U.S. Constitutional rights are a floor, not a ceiling, so states are free to afford MORE rights than the U.S. Constitution - just not fewer rights.
HOWEVER because the "rights" section of most state constitutions are lifted from the U.S. Constitution, state courts often look to the Supreme Court's interpretation of those clauses - the "equal protection" clause, for example - as instructive on state equal protection issues. So, while a negative ruling at the Supreme Court would not mandate discriminatory state laws, with state courts looking to the Supreme Court for advice, it would probably limit the extent to which gay marriage advocates can rely on state courts for protection.

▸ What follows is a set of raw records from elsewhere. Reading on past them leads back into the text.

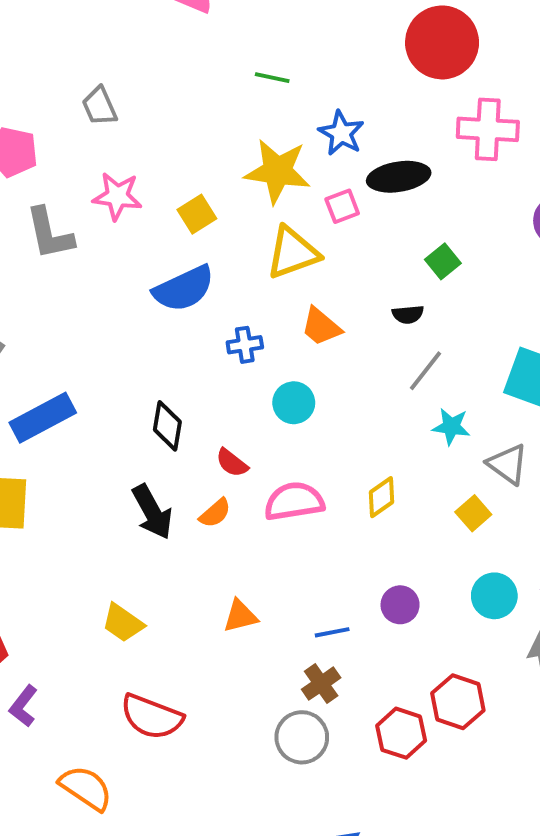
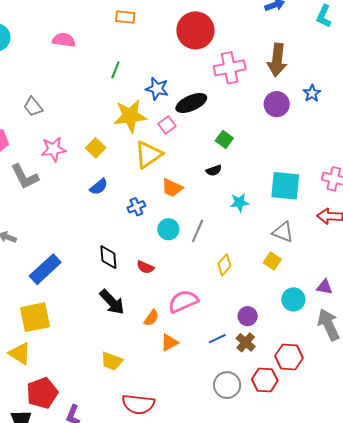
green line: (272, 78) -> (115, 70), turned -66
blue semicircle: (184, 289) -> (99, 187), size x0.6
gray line: (426, 371) -> (198, 231), moved
cyan star: (451, 427) -> (239, 202), moved
pink semicircle: (294, 501) -> (183, 301), moved
orange semicircle: (215, 513) -> (151, 318), moved
brown cross: (321, 684) -> (246, 342), moved
gray circle: (302, 737) -> (227, 385), moved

Plus, states could roll back rights like adoption for gay couples without fear of a serious legal challenge.
Phew!
There you have it.
A number of things could happen here, but they won't happen soon.
ON A PERSONAL NOTE: When I was little, my parents were engaged in a bitter struggle to get custody of my siblings. (I won't get into the gory details here, but it was pretty bad.) The laws of the states of Georgia and Alabama caused so much confusion in my little brain that I decided I wanted to be a lawyer at the age of 8. (They were the only people who seemed to be able to understand the system.) What I'm trying to say is this: I write so much about this subject because I know how hard it is to feel like a family and have the state say it ain't so. Or that your family is second-class. And I know it's nothing compared with the frustration so many gay couples feel today. I only hope I've done this issue justice for now.